*** DATA LISTING Section Begins ***

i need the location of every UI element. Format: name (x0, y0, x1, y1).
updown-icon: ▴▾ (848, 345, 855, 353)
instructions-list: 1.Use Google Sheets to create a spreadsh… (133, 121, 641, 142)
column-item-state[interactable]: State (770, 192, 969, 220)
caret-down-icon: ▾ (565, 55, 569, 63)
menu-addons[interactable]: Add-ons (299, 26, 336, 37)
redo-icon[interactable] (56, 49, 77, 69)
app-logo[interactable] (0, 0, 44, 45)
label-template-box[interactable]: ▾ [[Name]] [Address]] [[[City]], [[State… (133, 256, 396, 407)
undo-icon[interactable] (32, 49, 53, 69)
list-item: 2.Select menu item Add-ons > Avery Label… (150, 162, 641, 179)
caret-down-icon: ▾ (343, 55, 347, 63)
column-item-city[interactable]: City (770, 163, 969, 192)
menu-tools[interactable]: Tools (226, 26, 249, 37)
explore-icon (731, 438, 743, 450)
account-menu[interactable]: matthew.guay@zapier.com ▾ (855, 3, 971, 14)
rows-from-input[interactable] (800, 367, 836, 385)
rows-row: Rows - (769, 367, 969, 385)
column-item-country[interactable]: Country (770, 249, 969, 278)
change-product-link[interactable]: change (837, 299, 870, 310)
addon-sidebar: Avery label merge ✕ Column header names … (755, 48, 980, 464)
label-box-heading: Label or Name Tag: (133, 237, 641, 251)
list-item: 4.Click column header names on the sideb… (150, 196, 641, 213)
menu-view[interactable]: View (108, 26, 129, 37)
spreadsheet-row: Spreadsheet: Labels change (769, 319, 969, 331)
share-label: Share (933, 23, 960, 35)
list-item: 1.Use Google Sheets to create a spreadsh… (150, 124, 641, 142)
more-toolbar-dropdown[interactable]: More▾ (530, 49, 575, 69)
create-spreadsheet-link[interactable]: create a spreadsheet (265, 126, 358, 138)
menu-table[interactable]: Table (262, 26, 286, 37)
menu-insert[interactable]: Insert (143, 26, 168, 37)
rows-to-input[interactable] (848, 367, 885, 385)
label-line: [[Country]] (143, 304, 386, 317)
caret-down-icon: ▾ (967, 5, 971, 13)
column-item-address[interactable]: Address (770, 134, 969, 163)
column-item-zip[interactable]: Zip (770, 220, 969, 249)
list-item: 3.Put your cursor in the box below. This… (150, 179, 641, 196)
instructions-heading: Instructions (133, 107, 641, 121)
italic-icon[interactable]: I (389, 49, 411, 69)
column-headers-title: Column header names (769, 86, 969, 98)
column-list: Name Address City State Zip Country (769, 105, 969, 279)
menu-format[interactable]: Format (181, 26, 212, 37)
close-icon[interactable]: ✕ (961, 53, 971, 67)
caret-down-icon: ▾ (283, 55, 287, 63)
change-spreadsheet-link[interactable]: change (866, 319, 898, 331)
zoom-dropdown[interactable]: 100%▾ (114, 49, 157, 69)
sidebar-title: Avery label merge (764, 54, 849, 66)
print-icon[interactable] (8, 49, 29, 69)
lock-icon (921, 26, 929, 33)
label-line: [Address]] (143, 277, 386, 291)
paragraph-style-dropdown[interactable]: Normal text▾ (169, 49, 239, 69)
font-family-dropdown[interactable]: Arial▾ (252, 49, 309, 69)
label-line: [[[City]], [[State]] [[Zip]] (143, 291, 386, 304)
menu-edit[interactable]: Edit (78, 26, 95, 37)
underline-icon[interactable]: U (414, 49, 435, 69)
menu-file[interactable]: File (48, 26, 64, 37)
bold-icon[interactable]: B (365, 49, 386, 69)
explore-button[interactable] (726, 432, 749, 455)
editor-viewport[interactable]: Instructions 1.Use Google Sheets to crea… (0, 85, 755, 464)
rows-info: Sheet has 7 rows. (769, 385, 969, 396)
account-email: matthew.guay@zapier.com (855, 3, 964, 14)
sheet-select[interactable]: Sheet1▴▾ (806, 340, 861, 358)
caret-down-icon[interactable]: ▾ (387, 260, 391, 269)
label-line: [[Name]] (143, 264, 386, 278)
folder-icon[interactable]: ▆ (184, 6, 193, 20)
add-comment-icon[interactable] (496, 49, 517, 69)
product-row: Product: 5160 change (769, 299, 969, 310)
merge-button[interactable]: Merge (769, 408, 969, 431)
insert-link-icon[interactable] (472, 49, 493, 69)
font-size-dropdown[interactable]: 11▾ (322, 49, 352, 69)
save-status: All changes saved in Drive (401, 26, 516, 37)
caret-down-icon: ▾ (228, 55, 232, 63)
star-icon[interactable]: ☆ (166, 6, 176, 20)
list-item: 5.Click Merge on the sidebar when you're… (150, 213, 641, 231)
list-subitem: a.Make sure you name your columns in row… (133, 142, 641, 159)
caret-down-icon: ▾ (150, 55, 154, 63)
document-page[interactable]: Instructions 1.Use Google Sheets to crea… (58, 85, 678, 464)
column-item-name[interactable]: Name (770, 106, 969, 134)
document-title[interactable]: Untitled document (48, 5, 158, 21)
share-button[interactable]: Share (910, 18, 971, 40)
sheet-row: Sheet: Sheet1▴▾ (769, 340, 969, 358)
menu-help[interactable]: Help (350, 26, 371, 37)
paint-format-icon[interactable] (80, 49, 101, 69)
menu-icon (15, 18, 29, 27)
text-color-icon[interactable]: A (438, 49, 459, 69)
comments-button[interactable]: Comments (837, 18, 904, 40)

*** DATA LISTING Section Ends ***

WORK ITEM:
Restate every record word for word.

ANSWER TO THIS TASK:
i need the location of every UI element. Format: name (x0, y0, x1, y1).
updown-icon: ▴▾ (848, 345, 855, 353)
instructions-list: 1.Use Google Sheets to create a spreadsh… (133, 121, 641, 142)
column-item-state[interactable]: State (770, 192, 969, 220)
caret-down-icon: ▾ (565, 55, 569, 63)
menu-addons[interactable]: Add-ons (299, 26, 336, 37)
redo-icon[interactable] (56, 49, 77, 69)
app-logo[interactable] (0, 0, 44, 45)
label-template-box[interactable]: ▾ [[Name]] [Address]] [[[City]], [[State… (133, 256, 396, 407)
undo-icon[interactable] (32, 49, 53, 69)
list-item: 2.Select menu item Add-ons > Avery Label… (150, 162, 641, 179)
caret-down-icon: ▾ (343, 55, 347, 63)
column-item-city[interactable]: City (770, 163, 969, 192)
menu-tools[interactable]: Tools (226, 26, 249, 37)
explore-icon (731, 438, 743, 450)
account-menu[interactable]: matthew.guay@zapier.com ▾ (855, 3, 971, 14)
rows-from-input[interactable] (800, 367, 836, 385)
rows-row: Rows - (769, 367, 969, 385)
column-item-country[interactable]: Country (770, 249, 969, 278)
change-product-link[interactable]: change (837, 299, 870, 310)
addon-sidebar: Avery label merge ✕ Column header names … (755, 48, 980, 464)
label-box-heading: Label or Name Tag: (133, 237, 641, 251)
list-item: 4.Click column header names on the sideb… (150, 196, 641, 213)
menu-view[interactable]: View (108, 26, 129, 37)
spreadsheet-row: Spreadsheet: Labels change (769, 319, 969, 331)
share-label: Share (933, 23, 960, 35)
list-item: 1.Use Google Sheets to create a spreadsh… (150, 124, 641, 142)
more-toolbar-dropdown[interactable]: More▾ (530, 49, 575, 69)
create-spreadsheet-link[interactable]: create a spreadsheet (265, 126, 358, 138)
menu-table[interactable]: Table (262, 26, 286, 37)
menu-insert[interactable]: Insert (143, 26, 168, 37)
rows-to-input[interactable] (848, 367, 885, 385)
label-line: [[Country]] (143, 304, 386, 317)
caret-down-icon: ▾ (967, 5, 971, 13)
column-item-address[interactable]: Address (770, 134, 969, 163)
column-item-zip[interactable]: Zip (770, 220, 969, 249)
list-item: 3.Put your cursor in the box below. This… (150, 179, 641, 196)
instructions-heading: Instructions (133, 107, 641, 121)
italic-icon[interactable]: I (389, 49, 411, 69)
column-headers-title: Column header names (769, 86, 969, 98)
column-list: Name Address City State Zip Country (769, 105, 969, 279)
menu-format[interactable]: Format (181, 26, 212, 37)
close-icon[interactable]: ✕ (961, 53, 971, 67)
caret-down-icon: ▾ (283, 55, 287, 63)
change-spreadsheet-link[interactable]: change (866, 319, 898, 331)
zoom-dropdown[interactable]: 100%▾ (114, 49, 157, 69)
sidebar-title: Avery label merge (764, 54, 849, 66)
print-icon[interactable] (8, 49, 29, 69)
lock-icon (921, 26, 929, 33)
label-line: [Address]] (143, 277, 386, 291)
paragraph-style-dropdown[interactable]: Normal text▾ (169, 49, 239, 69)
font-family-dropdown[interactable]: Arial▾ (252, 49, 309, 69)
label-line: [[[City]], [[State]] [[Zip]] (143, 291, 386, 304)
menu-edit[interactable]: Edit (78, 26, 95, 37)
underline-icon[interactable]: U (414, 49, 435, 69)
menu-file[interactable]: File (48, 26, 64, 37)
bold-icon[interactable]: B (365, 49, 386, 69)
explore-button[interactable] (726, 432, 749, 455)
editor-viewport[interactable]: Instructions 1.Use Google Sheets to crea… (0, 85, 755, 464)
rows-info: Sheet has 7 rows. (769, 385, 969, 396)
account-email: matthew.guay@zapier.com (855, 3, 964, 14)
sheet-select[interactable]: Sheet1▴▾ (806, 340, 861, 358)
caret-down-icon[interactable]: ▾ (387, 260, 391, 269)
label-line: [[Name]] (143, 264, 386, 278)
folder-icon[interactable]: ▆ (184, 6, 193, 20)
add-comment-icon[interactable] (496, 49, 517, 69)
product-row: Product: 5160 change (769, 299, 969, 310)
merge-button[interactable]: Merge (769, 408, 969, 431)
insert-link-icon[interactable] (472, 49, 493, 69)
font-size-dropdown[interactable]: 11▾ (322, 49, 352, 69)
save-status: All changes saved in Drive (401, 26, 516, 37)
caret-down-icon: ▾ (228, 55, 232, 63)
star-icon[interactable]: ☆ (166, 6, 176, 20)
list-item: 5.Click Merge on the sidebar when you're… (150, 213, 641, 231)
list-subitem: a.Make sure you name your columns in row… (133, 142, 641, 159)
caret-down-icon: ▾ (150, 55, 154, 63)
document-page[interactable]: Instructions 1.Use Google Sheets to crea… (58, 85, 678, 464)
column-item-name[interactable]: Name (770, 106, 969, 134)
document-title[interactable]: Untitled document (48, 5, 158, 21)
share-button[interactable]: Share (910, 18, 971, 40)
sheet-row: Sheet: Sheet1▴▾ (769, 340, 969, 358)
menu-help[interactable]: Help (350, 26, 371, 37)
paint-format-icon[interactable] (80, 49, 101, 69)
menu-icon (15, 18, 29, 27)
text-color-icon[interactable]: A (438, 49, 459, 69)
comments-button[interactable]: Comments (837, 18, 904, 40)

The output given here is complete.